"Truth is truth, there's no sense reinventing the wheel. If you got something that's a good product, why go out and beat your head against the wall and try to come up with it yourself?"
IPBiz asks: what if this were applied to the contents of patents?
The article continues:
These days, a lot of preachers would agree. The sermon — an oration traditionally expressing the thoughts of the cleric doing the talking — has entered the age of reruns. Topics and transcripts are available on sites like sermoncentral.com, pastors.com, sermonspice.com, and desperatepreacher.com. In the old days, when a preacher wanted to pinch a sermon, he had to consult a book, a magazine or a sermon anthology.

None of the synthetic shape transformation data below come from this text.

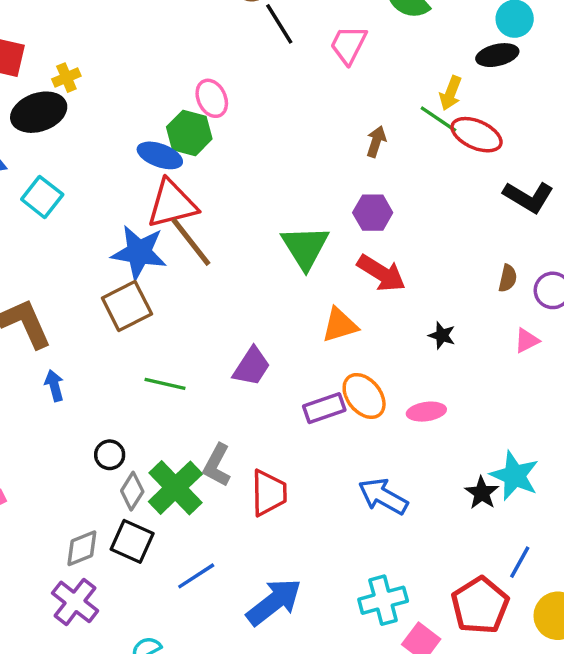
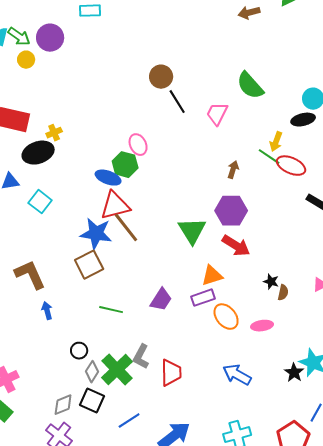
purple hexagon: (373, 213) -> (231, 211), size x1.4
brown semicircle: (508, 278) -> (283, 293), moved
purple rectangle: (324, 408) -> (203, 298), moved

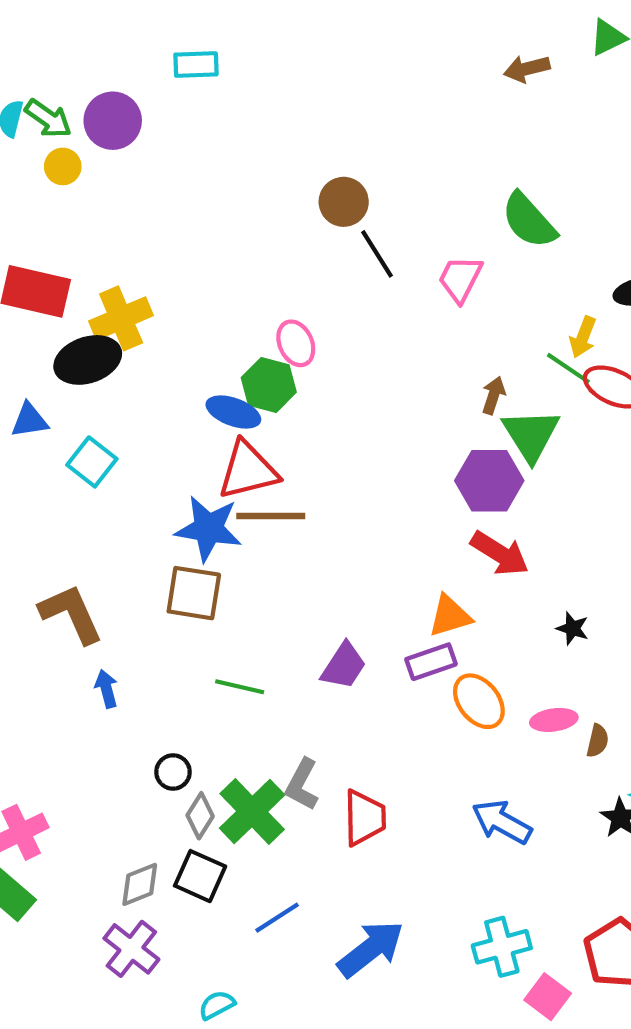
yellow cross: (54, 133) -> (121, 318), size x1.8
brown line: (126, 228) -> (271, 516), turned -52
green triangle: (192, 231) -> (531, 435), moved
brown square: (89, 265) -> (194, 593), turned 36
brown semicircle: (283, 293) -> (598, 741), moved

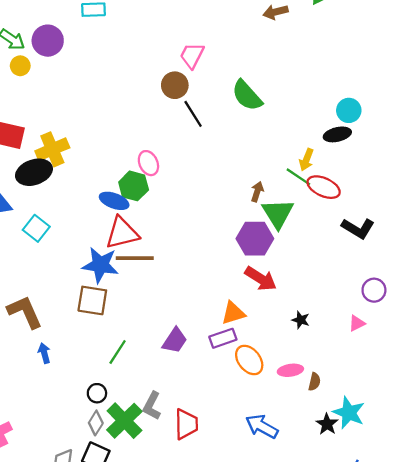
green semicircle: (529, 221) -> (247, 96), moved
pink trapezoid: (460, 279) -> (192, 55), moved
green line: (240, 687) -> (118, 352), turned -70
black circle: (173, 772) -> (97, 393), moved

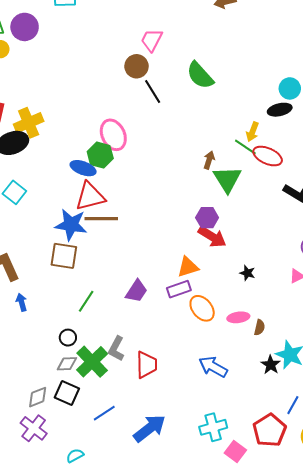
pink ellipse: (148, 163) -> (113, 135), size x1.4
purple hexagon: (255, 239) -> (207, 218), moved, size x0.7
gray diamond: (96, 423) -> (67, 364), turned 55

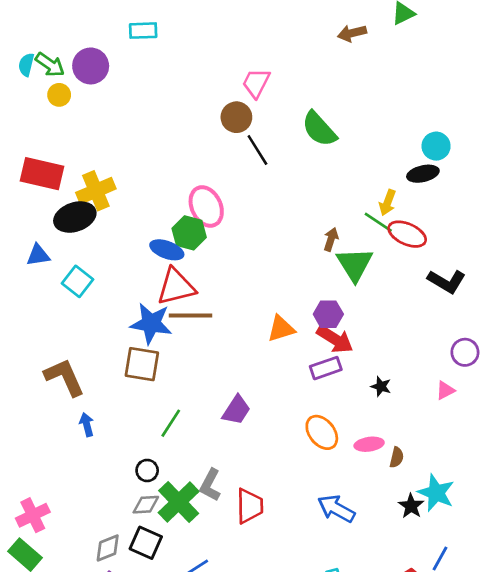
orange triangle: (188, 267) -> (281, 329), moved
purple rectangle: (179, 289) -> (326, 368), moved

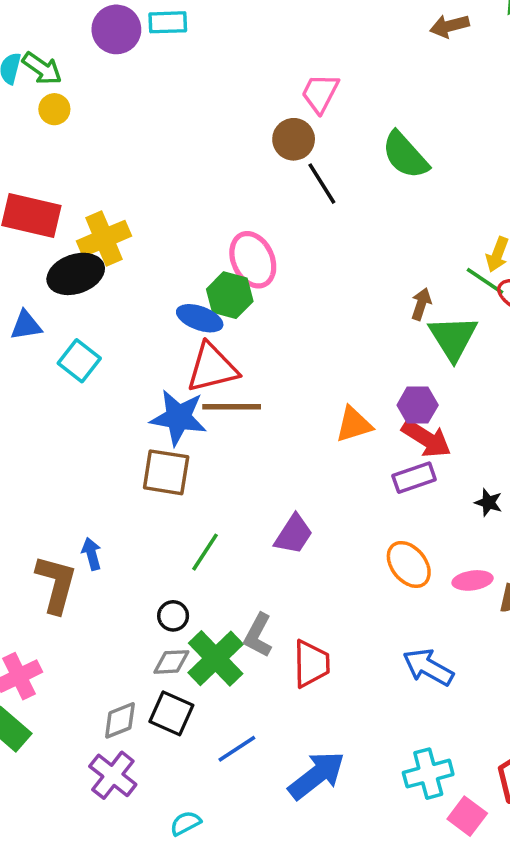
purple circle: (91, 66) -> (116, 29), moved
brown L-shape: (64, 377) -> (56, 584), moved, turned 39

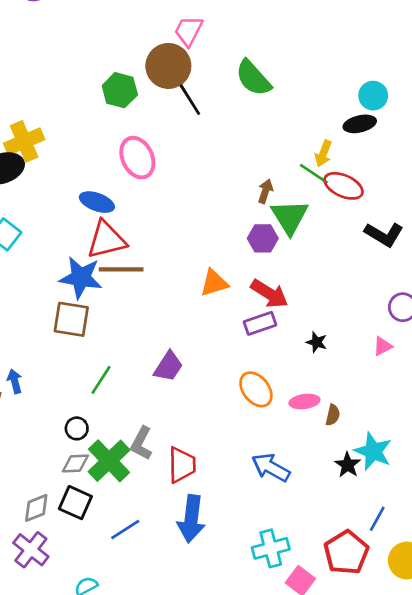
brown circle: (294, 139) -> (168, 66), size x1.4
green hexagon: (230, 295) -> (120, 90), moved
purple hexagon: (418, 405) -> (263, 238), moved
blue arrow: (317, 775) -> (191, 519), moved, turned 135

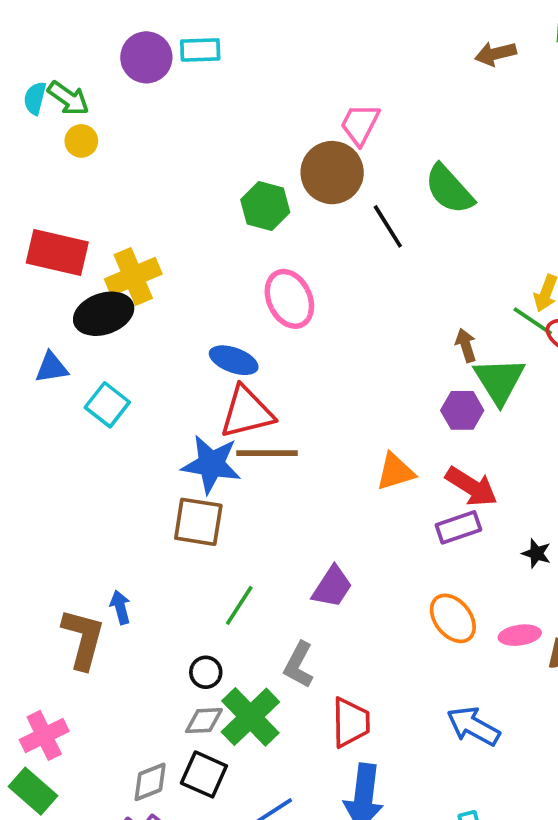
black line: (190, 100) -> (388, 226), moved
brown arrow: (265, 191) -> (466, 345), turned -35
gray L-shape: (141, 443) -> (299, 665), moved

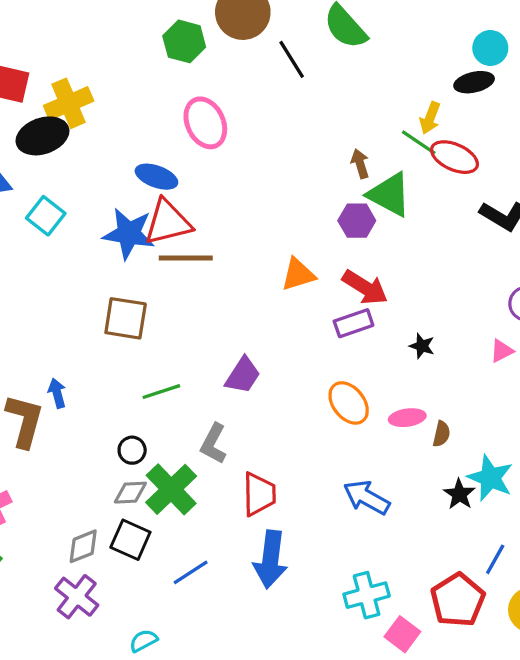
green triangle: (499, 381) -> (389, 195), turned -30
blue star: (211, 464) -> (129, 234), moved
green line: (239, 605) -> (161, 392), turned 39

On the pro-plagiarism side: The plagiarism debate grew louder in recent months after a sermon site posted an essay by the Rev. Steve Sjogren titled, "Don't be original, be effective!" Sjogren urged pastors to quit spending time striving for originality and instead, to recite the words of better sermonizers.
IPBiz notes that the slogan "Don't be original, be effective!" is hauntingly familiar to the slogan "Plagiarize with pride," which appeared in the Harvard Business Review in 2004. The whole idea that copyists who effectively market ideas should be rewarded underlies much of the thinking of Jaffe and Lerner, who presented their ideas both in the Harvard Business Review and in a later book by Princeton University Press.
On the other side, Thomas G. Long, a preaching professor at the Candler School of Theology at Emory University in Atlanta is quoted: "To play easy with the truth, to be deceptive about where the ideas come from, is a lie."
The issue of attribution comes up, reminding one of statements made during the George Shultz plagiarism flap at Stanford:
Ministers don't agree about the necessity of attribution. Mark Evans, senior pastor at the Church at Rock Creek in Little Rock, Ark., says he routinely credits "Purpose Driven Life" author Rick Warren from the pulpit. Warren says that's unnecessary. "They are preaching a sermon, not footnoting a term paper," Warren writes in an e-mail.
IPBiz notes that the students at Ohio University didn't think it was necessary to footnote previously-done, well-understood material in their theses, which was merely background to the "sermons" they were delivering. Ohio University has decided otherwise.
[The text in the Naples newspaper came from Suzanne Sataline of The Wall Street Journal.]